Coming into her freshman season in Central New York, Engstler was named to the ACC’s Preseason Newcomer List.
During her first year in the Orange and White, Engstler had flashes of powerful basketball. Her season-highs included 17 points, 11 rebounds, and four steals. She averaged 4.9 points and 4.5 rebounds in 14.3 minutes and tallied five double-digit scoring games. Overall, Engstler had a solid freshman year.
The 2018-19 season was about finding where exactly Engstler fit in Coach Quentin Hillsman’s system. Engstler appeared in almost every match-up, but her minutes differed from game to game. Some days she would play the entire game, other times she would only make a brief appearance. It wouldn’t be until her sophomore campaign that Engstler found her place for the Orange.

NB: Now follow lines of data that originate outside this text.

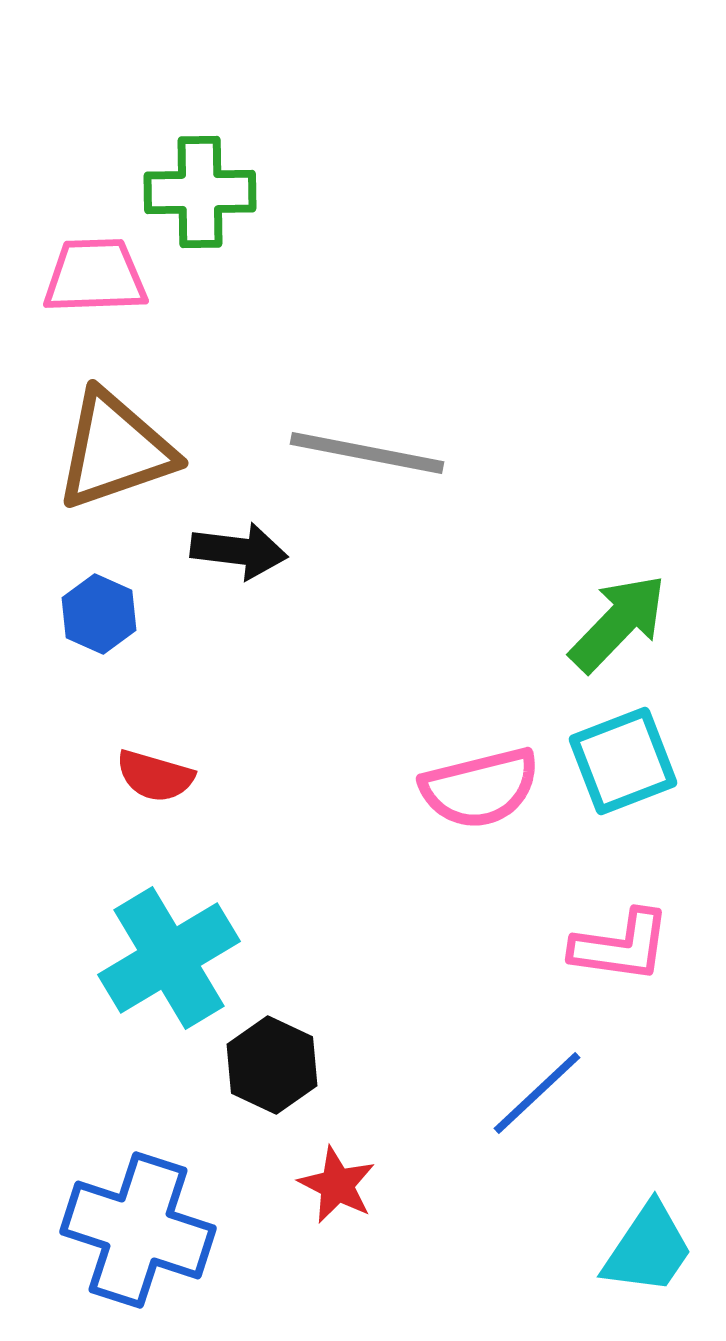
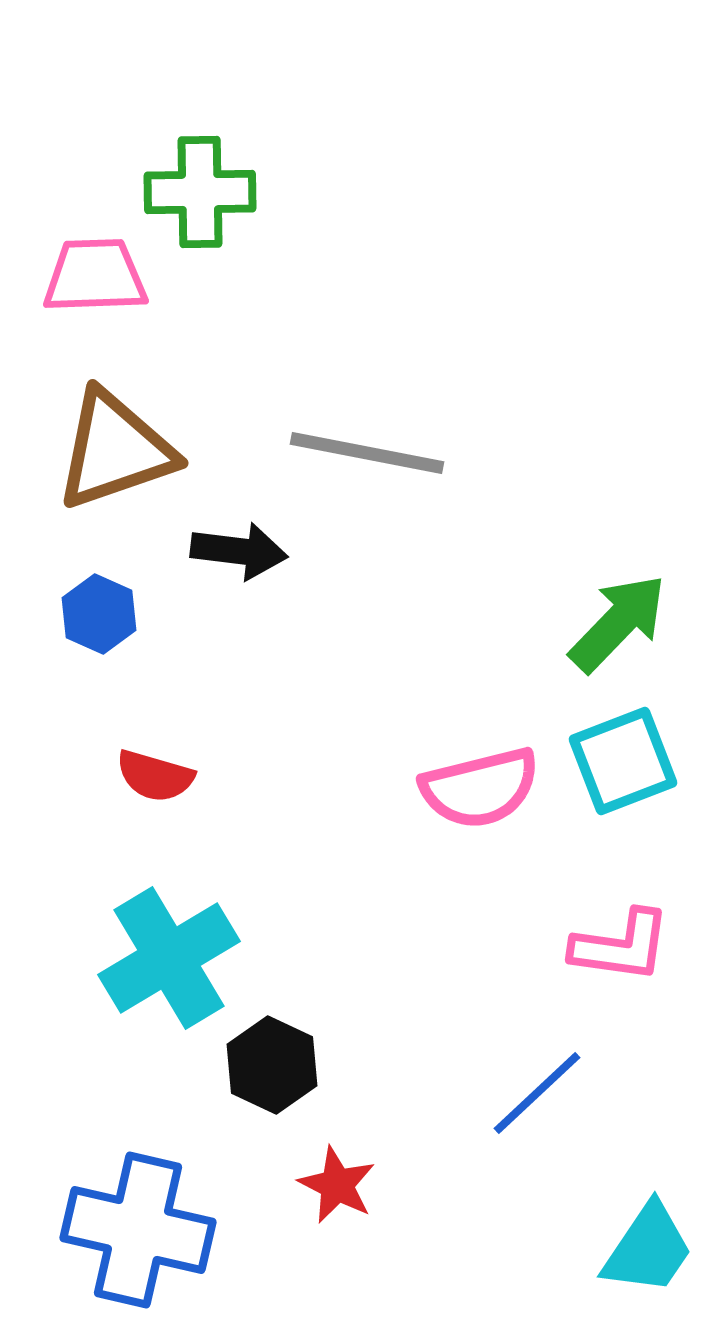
blue cross: rotated 5 degrees counterclockwise
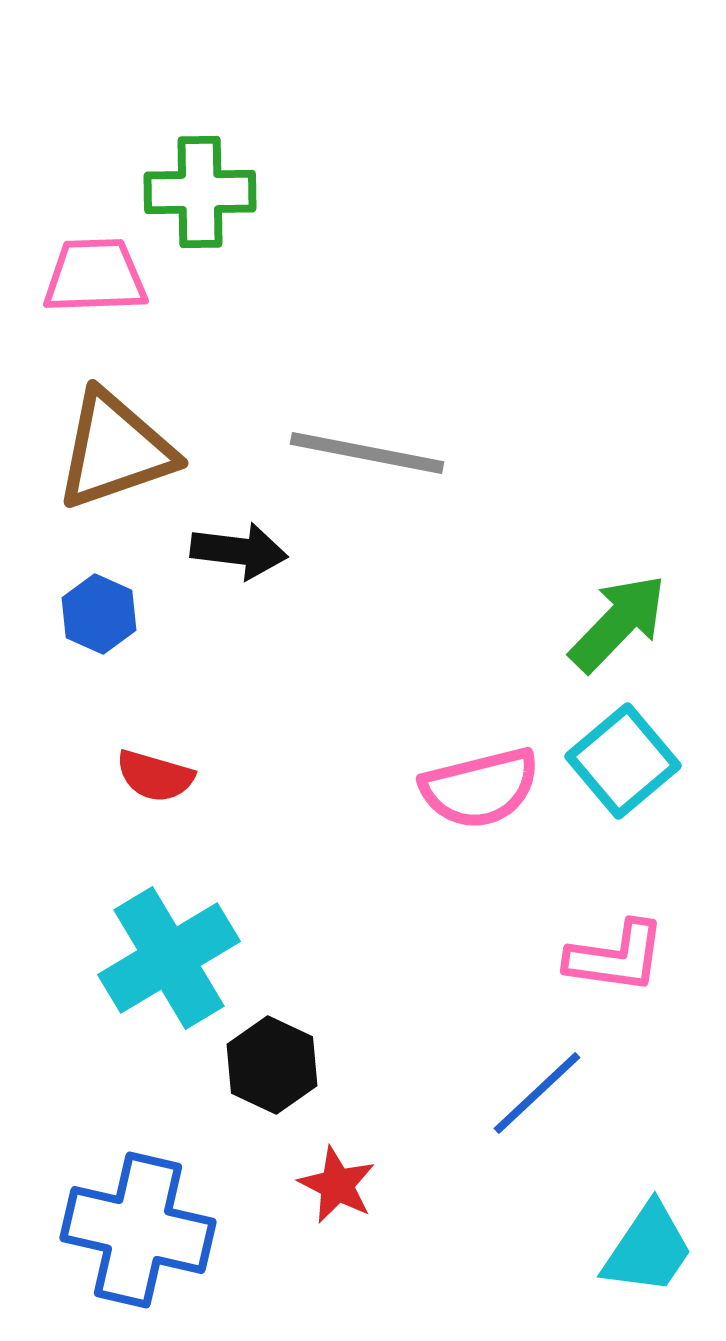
cyan square: rotated 19 degrees counterclockwise
pink L-shape: moved 5 px left, 11 px down
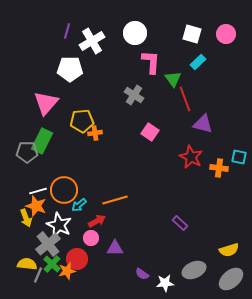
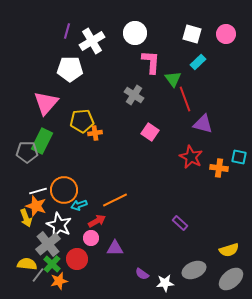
orange line at (115, 200): rotated 10 degrees counterclockwise
cyan arrow at (79, 205): rotated 21 degrees clockwise
orange star at (67, 271): moved 8 px left, 10 px down
gray line at (38, 275): rotated 14 degrees clockwise
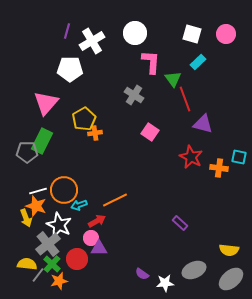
yellow pentagon at (82, 121): moved 2 px right, 2 px up; rotated 25 degrees counterclockwise
purple triangle at (115, 248): moved 16 px left
yellow semicircle at (229, 250): rotated 24 degrees clockwise
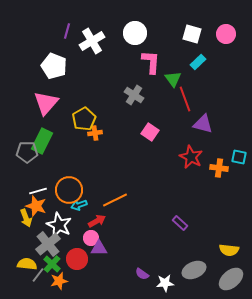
white pentagon at (70, 69): moved 16 px left, 3 px up; rotated 20 degrees clockwise
orange circle at (64, 190): moved 5 px right
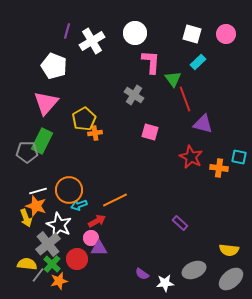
pink square at (150, 132): rotated 18 degrees counterclockwise
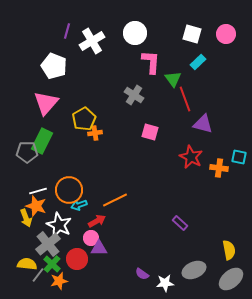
yellow semicircle at (229, 250): rotated 108 degrees counterclockwise
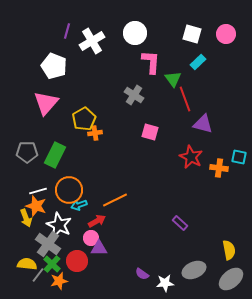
green rectangle at (42, 141): moved 13 px right, 14 px down
gray cross at (48, 244): rotated 15 degrees counterclockwise
red circle at (77, 259): moved 2 px down
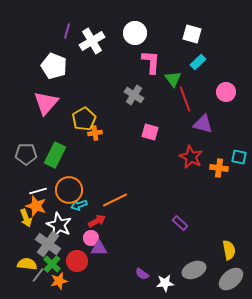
pink circle at (226, 34): moved 58 px down
gray pentagon at (27, 152): moved 1 px left, 2 px down
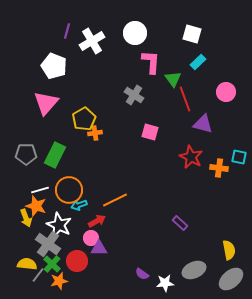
white line at (38, 191): moved 2 px right, 1 px up
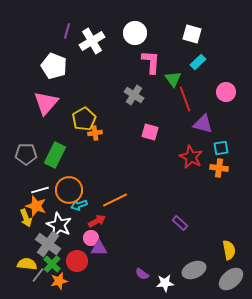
cyan square at (239, 157): moved 18 px left, 9 px up; rotated 21 degrees counterclockwise
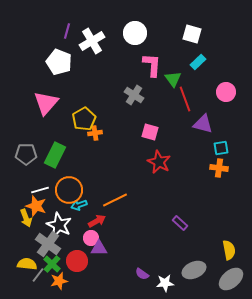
pink L-shape at (151, 62): moved 1 px right, 3 px down
white pentagon at (54, 66): moved 5 px right, 4 px up
red star at (191, 157): moved 32 px left, 5 px down
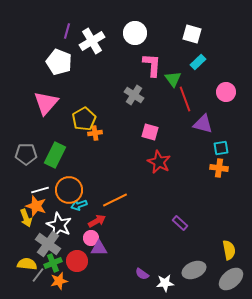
green cross at (52, 264): moved 1 px right, 1 px up; rotated 24 degrees clockwise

Not only did Engstler find her role in Coach Q’s playbook, but she also earned a spot in his starting lineup. Engstler started all 31 games for Syracuse last season and averaged a near-double-double with 9.0 points and 9.2 rebounds in 29.3 minutes.
Engstler was a double-double machine in 2019-20, recording nine in points and rebounds.
Not only did Engstler lead the Orange in blocks (50/1.6 pg) and rebounds (286/9.2 pg), she was also ranked in the top five of the ACC in those categories. Engstler ranked third in the ACC in rebounds and fourth in blocks. Nationally, Engstler ranked 20th in defensive rebounds per game (7.2). She was one of just three sophomores ranked in the top 20 of that category.
Though she has improved from her freshman season, Engstler is still nowhere near the ceiling of her talent level. With an extended offseason due to COVID-19, Engstler has more time to train, recover, and prepare for next season.
Now in her third year in Central New York, I strongly believe Engstler is ready to make the jump from Syracuse star to ACC star. Engstler is a name everyone needs to write down, underline, circle, star, and highlight.
The Orange were ranked at No. 23 in ESPN.com’s way-too-early top-25 rankings for 2020-21. They were also predicted to be the sixth seed in the latest NCAA March Madness bracketology. Whatever number they are ranked and wherever they end up in March 2021, Emily Engstler is going to be a big part of that success.